O mesmo papel de Biágio na velhice era desempenhado pelo grande ator Sérgio Etchichury (mais um saído do Ói Nóis); e Sandra Possani, excelente atriz e generosa colaboradora (mais uma do Ói Nóis), fez a desagradável irmã Batista. A extraordinária atriz Liane Venturella, aprendeu a andar à cavalo para viver a avançada Viola, a namorada de Cosme. E Tiago Real seria o Conde D'Estomac, incauto pretendente à mão de Batista.
Como se vê um elenco de peso. Esse grupo que formava a família do Barão era secundado por Álvaro Rosacosta, Fernando Pecoits, Laura Backes, Renato Santa Catharina, Vika Schabbach, Vinicius Petry, Giancarlo Carlomagno e Raquel Nicoletti, atriz que atualmente reside em Portugal.
Além destes 16 artistas havia o Elenco Um e Noventa e Nove que era composto por atores iniciantes que aceitaram participar do trabalho simplesmente em troca da experiência de atuar. Foram assim chamados porque ficou acertado que receberiam a vultosa quantia de R$ 1,99 como cachê dos ensaios e das apresentações. Era uma brincadeira carinhosa que surgiu no elenco e era muito bem aceita por todos eles. Pelo menos é que eu acho. Na real, todo mundo que participou recebeu um cachê indigno.

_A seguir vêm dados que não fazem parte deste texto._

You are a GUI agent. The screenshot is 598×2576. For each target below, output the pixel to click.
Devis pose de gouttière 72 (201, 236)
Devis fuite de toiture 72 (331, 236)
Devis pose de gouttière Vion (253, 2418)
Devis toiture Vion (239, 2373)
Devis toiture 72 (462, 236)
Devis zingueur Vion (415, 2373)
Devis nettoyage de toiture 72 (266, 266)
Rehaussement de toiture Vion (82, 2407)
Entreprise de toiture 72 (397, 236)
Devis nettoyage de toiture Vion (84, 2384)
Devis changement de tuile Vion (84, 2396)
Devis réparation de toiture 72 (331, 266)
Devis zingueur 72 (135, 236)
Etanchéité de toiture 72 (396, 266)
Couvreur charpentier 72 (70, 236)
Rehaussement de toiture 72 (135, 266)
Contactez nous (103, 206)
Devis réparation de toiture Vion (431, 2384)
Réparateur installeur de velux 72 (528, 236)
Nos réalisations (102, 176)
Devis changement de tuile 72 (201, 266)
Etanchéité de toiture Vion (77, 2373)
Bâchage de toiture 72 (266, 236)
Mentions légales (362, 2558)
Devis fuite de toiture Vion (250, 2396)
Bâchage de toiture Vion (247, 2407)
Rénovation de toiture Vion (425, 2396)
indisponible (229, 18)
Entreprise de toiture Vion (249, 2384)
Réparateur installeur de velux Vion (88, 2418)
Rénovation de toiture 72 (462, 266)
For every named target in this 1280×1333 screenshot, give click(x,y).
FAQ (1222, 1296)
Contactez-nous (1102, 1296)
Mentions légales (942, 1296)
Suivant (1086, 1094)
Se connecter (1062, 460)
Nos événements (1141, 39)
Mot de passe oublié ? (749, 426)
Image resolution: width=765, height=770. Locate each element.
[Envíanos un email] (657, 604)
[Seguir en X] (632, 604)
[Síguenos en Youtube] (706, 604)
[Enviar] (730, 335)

O Elenco Um e Noventa e Nove era formado por André Mubarack, Carla Castro, Fernando Xavier (que acabou não estreando), Janaina Pelizzon, Kailton Vergára, Larissa Maciel, Messias Gonzalez, Nádia Mancuso, Sabrina Lermen, Tuta Camargo e Miriã Possani, que tinha uns 9 ou 10 anos na época. Onze atores e atrizes, quase todos em início de carreira, em sua maioria alunos do DAD.
Assim, que eram 16 atores, 11 atores convidados, 2 cavalos da BM, 3 músicos e 2 técnicos. Os músicos reclamavam que eram colocados depois dos cavalos. Os técnicos reclamavam que eram sempre colocados por último. A peça durou somente oito apresentações. E eu teria ainda muitas histórias pra contar sobre a nossa grande aventura na Redenção. Sobre a Banda Municipal, sobre a trilha sonora da peça composta por Cristiano Hanssen, sobre a Arlete Cunha e o seu cavalo, sobre a praça de alimentação. Talvez, em algum momento, destas memórias eu volte ao assunto.